Fortunately Bulldozer was obsoleted by AMD's much better Zen architecture which has 4 full scalar integer ALU ports / execution units.幸运的是，推土机被 AMD 更好的 Zen 架构淘汰了，该架构具有 4 个全标量 integer ALU 端口/执行单元。 (And a wider front end and a uop cache, good caches, and generally doesn't suck in a lot of the ways that Bulldozer sucked.) （还有一个更宽的前端和一个 uop 缓存，良好的缓存，并且通常不会像 Bulldozer 那样糟糕。
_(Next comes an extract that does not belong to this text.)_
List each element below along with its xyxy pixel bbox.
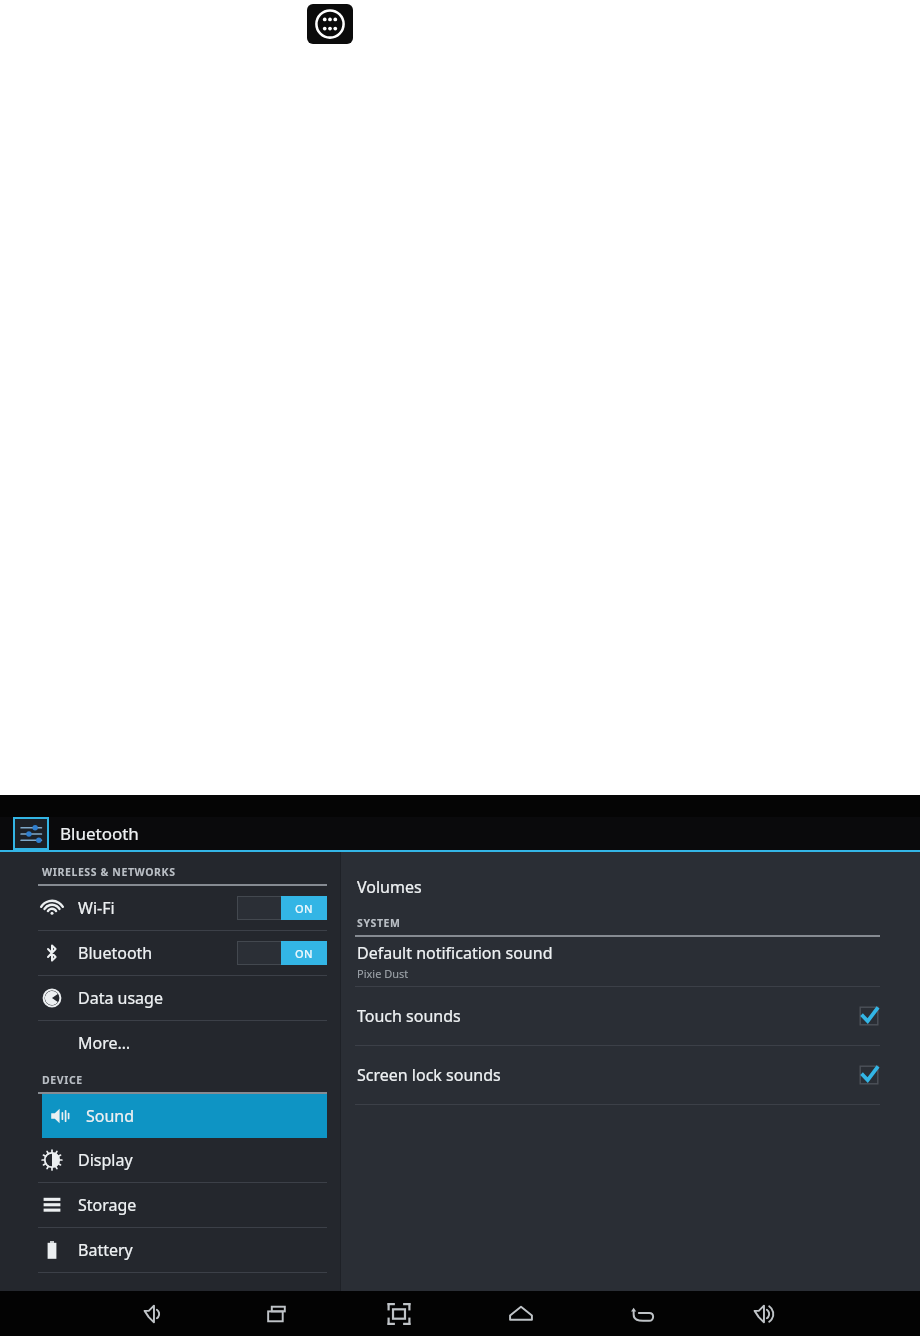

）

Is there a way to measure* it?*有没有办法测量它？

yes, but generally not in a function you call with call .是的，但通常不在您使用call的 function 中。 Instead put it in an unrolled loop so you can run it lots of times with minimal other instructions.而是把它放在一个展开的循环中，这样你就可以用最少的其他指令运行它很多次。 Especially useful to look at CPU performance counter results to find front-end / back-end uop counts, as well as just the overall time for your loop.查看 CPU 性能计数器结果以查找前端/后端 uop 计数以及循环的总时间特别有用。
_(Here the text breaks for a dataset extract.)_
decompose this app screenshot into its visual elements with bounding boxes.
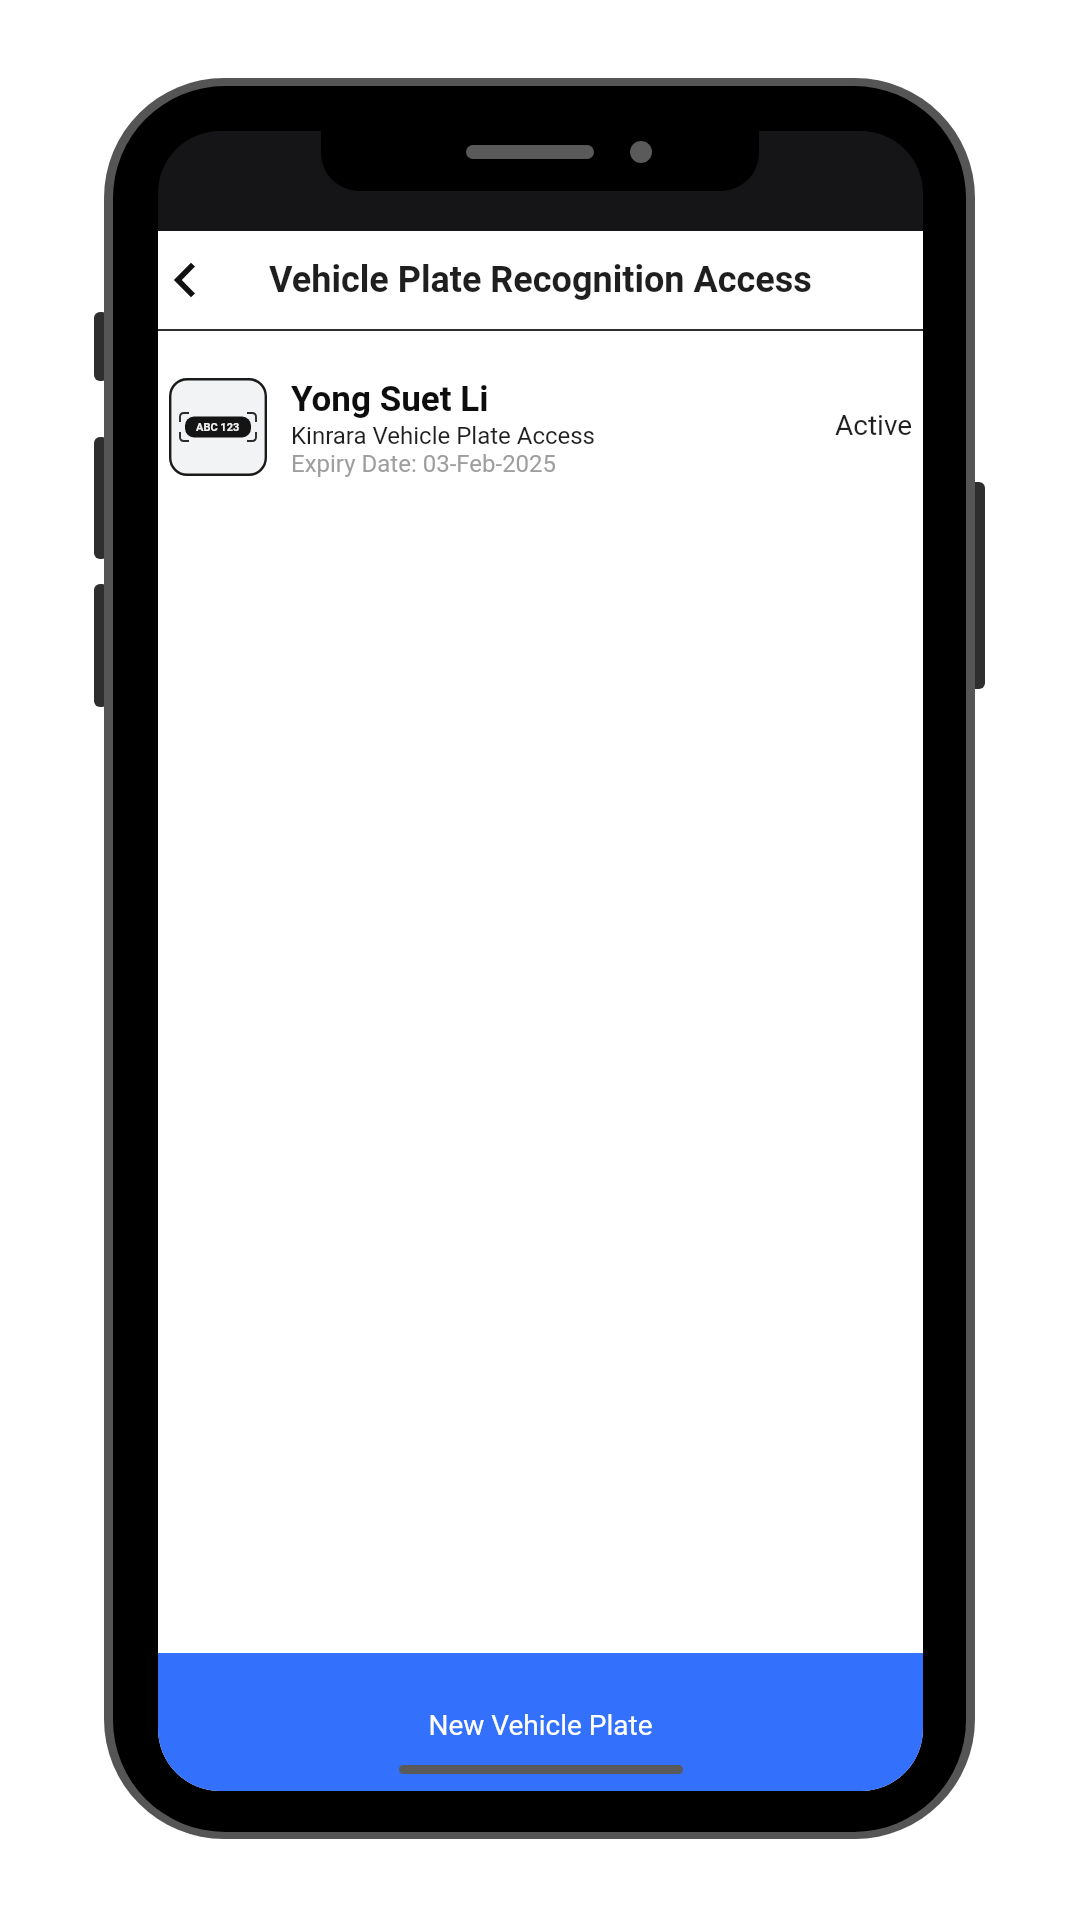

You can construct your loop to measure latency or throughput;您可以构建循环来测量延迟或吞吐量； see RDTSCP in NASM always returns the same value (timing a single instruction) .请参阅NASM 中的 RDTSCP 始终返回相同的值（计时单个指令）。 Also:还：

Assembly - How to score a CPU instruction by latency and throughput 汇编 - 如何通过延迟和吞吐量对 CPU 指令进行评分
Idiomatic way of performance evaluation? 绩效评估的惯用方式？
Can x86's MOV really be "free"? x86的MOV真的可以“免费”吗？ Why can't I reproduce this at all? 为什么我根本无法重现这个？ is a good specific example of constructing a microbenchmark to measure / prove something specific.是构建微基准以测量/证明特定事物的一个很好的具体示例。

Generally you don't need to measure yourself (although it's good to understand how, that helps you know what the measurements really mean).通常，您不需要测量自己（尽管了解如何测量很好，这有助于您了解测量的真正含义）。 People have already done that for most CPU microarchitectures.人们已经为大多数 CPU 微架构做到了这一点。 You can predict performance for a specific CPU for some loops (if you can assume no stalls or cache misses) based on analyzing the instructions.您可以基于分析指令来预测特定 CPU 的某些循环的性能（如果您可以假设没有停顿或缓存未命中）。 Often that can predict performance fairly accurately, but medium-length dependency chains that OoO exec can only partially hide makes it too hard to accurately predict or account for every cycle.通常这可以相当准确地预测性能，但是 OoO exec 只能部分隐藏的中等长度的依赖链使得准确预测或解释每个周期变得过于困难。

What considerations go into predicting latency for operations on modern superscalar processors and how can I calculate them by hand? go 在预测现代超标量处理器上的操作延迟时有哪些考虑因素，我如何手动计算它们？ has links to lots of good details, and stuff about CPU internals.有很多好的细节的链接，以及关于 CPU 内部的东西。
How many CPU cycles are needed for each assembly instruction? 每条汇编指令需要多少个 CPU 周期？ (you can't add up a cycle count for each instruction; front-end and back-end throughput, and latency, could each be the bottleneck for a loop.) （您不能为每条指令添加循环计数；前端和后端吞吐量以及延迟都可能成为循环的瓶颈。）

在 64 位 x64/Amd64 处理器上执行 8 位和 64 位指令的时序

问题描述

1 个解决方案

解决方案1
4 2020-12-18 22:43:34

Is there a way to measure* it?*有没有办法测量它？

在 64 位 x64/Amd64 处理器上执行 8 位和 64 位指令的时序

问题描述

1 个解决方案

解决方案1 4 2020-12-18 22:43:34

Is there a way to measure it?有没有办法测量它？

解决方案1
4 2020-12-18 22:43:34

Is there a way to measure* it?*有没有办法测量它？